It’s Okay to Be the Boss: The Step-By-Step Guide to Becoming the Manager Your Employees Need

As is true of all professional service firms, the value of a law firm is stored in its people. And while the legal knowledge and skills of the attorneys is a critical component of any firm’s success, the character and performance of the staff are just as important. How well people do their work has an impact on everything, from the service that clients receive to employee job satisfaction to bottom line profits.

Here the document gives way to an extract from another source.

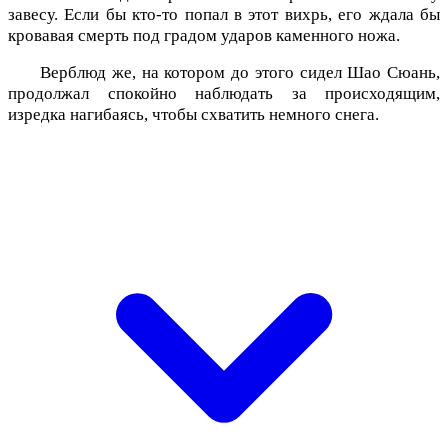
завесу. Если бы кто-то попал в этот вихрь, его ждала бы
кровавая смерть под градом ударов каменного ножа.
Верблюд же, на котором до этого сидел Шао Сюань,
продолжал спокойно наблюдать за происходящим,
изредка нагибаясь, чтобы схватить немного снега.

Whether you’re a solo with two employees, an AmLaw 100 practice group leader overseeing a team of attorneys and paralegals/assistants, or the managing partner of a midsize firm, you cannot escape the reality that there is a direct correlation between how well you manage the people on whom you rely and the results you get from them.

You didn’t go to law school to become a manager, an HR expert, a psychologist, or for that matter, a “boss”—it’s not what you were thinking about. But here you are, responsible for managing people and how they do their jobs. As it turns out, if they report to you, you’re “the boss.”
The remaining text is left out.